To my pleasant discovery, quite a few of my colleagues mulled over the same thing as I did and even came up with their answers.  Margo Coletti and Nathan Norris from Beth Israel Deaconess Medical Center defined excellence in the form of asking a question of “After the Poster Session, What Next?” and providing their answer by “Making Institutional Knowledge Searchable and Accessible.” When most people would be happy and satisfied with the successful completion of a poster session, they forged ahead to provide value-added services through the creation of a database to make the posters searchable.  Excellent idea!

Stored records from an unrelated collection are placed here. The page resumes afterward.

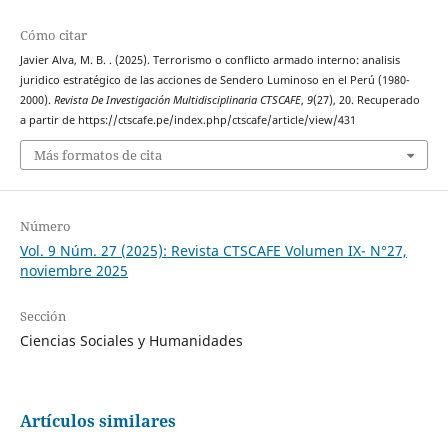
Cómo citar
Javier Alva, M. B. . (2025). Terrorismo o conflicto armado interno: analisis
juridico estratégico de las acciones de Sendero Luminoso en el Perú (1980-
2000).
Revista De Investigación Multidisciplinaria CTSCAFE
,
9
(27), 20. Recuperado
a partir de https://ctscafe.pe/index.php/ctscafe/article/view/431
Más formatos de cita
Número
Vol. 9 Núm. 27 (2025): Revista CTSCAFE Volumen IX- N°27,
noviembre 2025
Sección
Ciencias Sociales y Humanidades
Artículos similares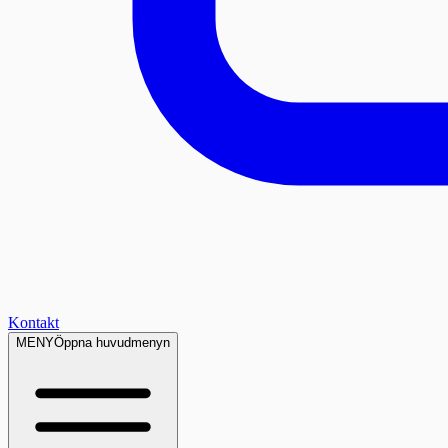
Kontakt
MENY
Öppna huvudmenyn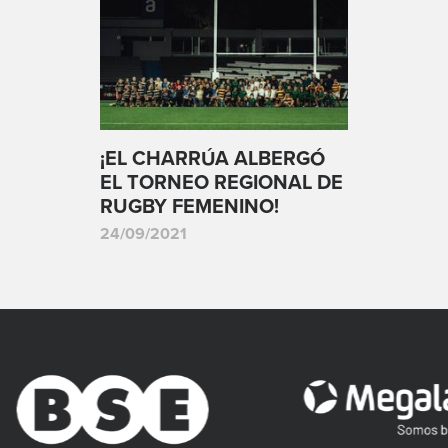
¡EL CHARRÚA ALBERGÓ
EL TORNEO REGIONAL DE
RUGBY FEMENINO!
24/09/2021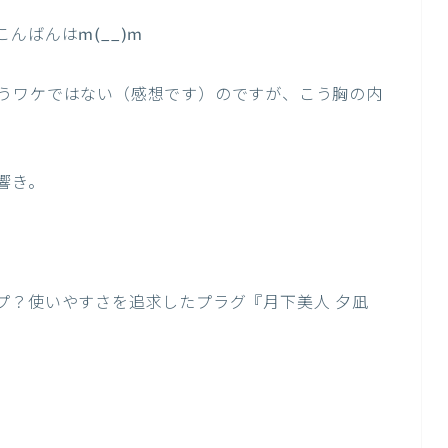
んばんはm(__)m
うワケではない（感想です）のですが、こう胸の内
響き。
プ？使いやすさを追求したプラグ『月下美人 夕凪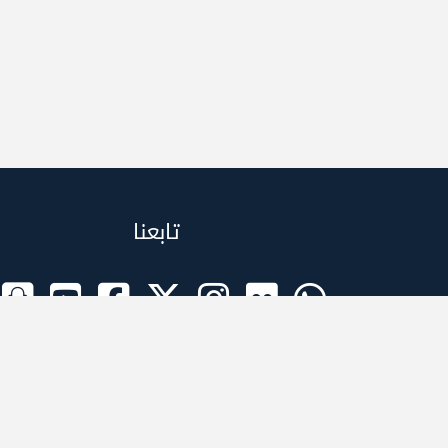
تابعنا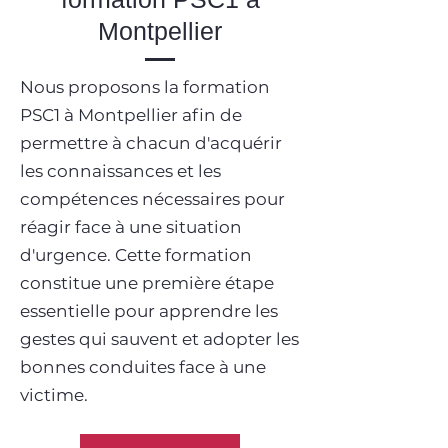
Montpellier
Nous proposons la formation
PSC1 à Montpellier afin de
permettre à chacun d'acquérir
les connaissances et les
compétences nécessaires pour
réagir face à une situation
d'urgence. Cette formation
constitue une première étape
essentielle pour apprendre les
gestes qui sauvent et adopter les
bonnes conduites face à une
victime.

To be sure, no value-added services of excellence culminated better than a great tool created and shared by two Yale librarians.  “The Yale MeSH Analyzer,” a new web-based search tool introduced at the meeting’s Contributed Papers Session by Holly Grossetta Nardini and Lei Wang, took us all by storm.  This excellent MeSH Analyzer saves time as it “automatically retrieves the metadata necessary for search analysis, and creates a grid that visually explains the search process” to the users.  The excellence of such a creation can only be matched by the moment of the unbridled excitement and hearty approval when the whole room vibrated with the audience clapping and echoed with loud chants of “bravo!” Talking about “Anchored in Excellence!” Any medical librarians worth their salt should check out the URL of this amazing source at

Excellence, beyond its lexical meaning of being “very good of its kind,” or “first class” as is defined in the dictionary of Marriam-Webster, refers to, in my mind,  the state and quality of something that is creative, visionary and meaningful. It is a result of someone who challenges the status quo and thinks outside the box.  A couple of months ago, I attended a group discussion with some of my colleagues of the UCONN library, to examine the traditional model of library liaison programs and explore the new role of a library liaison.  As part of the discussion preparation, I studied an Ithaka S+R report by Anne Kenney, the University librarian of Cornell University. The report, entitled “Leveraging the Liaison Model” minced no words to point out that the traditional model “focuses on what the liaison is doing rather than what effect those activities have had,” and since it is confusing “inputs with outputs or the means with the ends,” it errs on being outdated. While liaison librarians enthusiastically flash the numbers of faculty meetings they attended or library handouts they shared with the targeted faculty, they missed more important things like “active engagement with faculty” and other “indicators that are motivating your university, not your library.”  It seems that here lies the difference between doing one’s job well and doing it with excellence.  Many of our peers have set great examples to achieve excellence, as they demonstrated and shared at the NAHSL conference this year.  How to follow their path and carry on their great pioneering spirit to achieve our own excellence in other areas of library work that we do remains a new challenge.